Data and Technology: Log

One of the primary analysis done on web access logs is some cohort analysis where one need to pull user access date time and along with other dimensions like user, ip, geo data, etc. Here I will be using Hadoop/ Hive/ Python to pull date, ip data from access log into Hadoop and run some queries.
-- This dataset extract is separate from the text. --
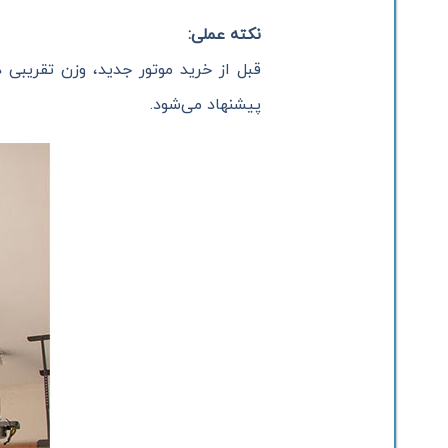
نکته عملی
:
پیشنهاد می‌شود.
The example illustrates using Hadoop (version 0.20.1) streaming, SERDE, Hive’s (version 0.40) plugin customer mapper (get_access_log_ip).

The steps below load few thousand rows into a target table (dw_log_ip_test – data warehouse access log) “access_log_2010_01_25” then extract date from format like DD/Mon/YYYY:HH:MM:SS -800 to ‘DD/Mon/YYYY’ along with remote ip address through a Python streaming script.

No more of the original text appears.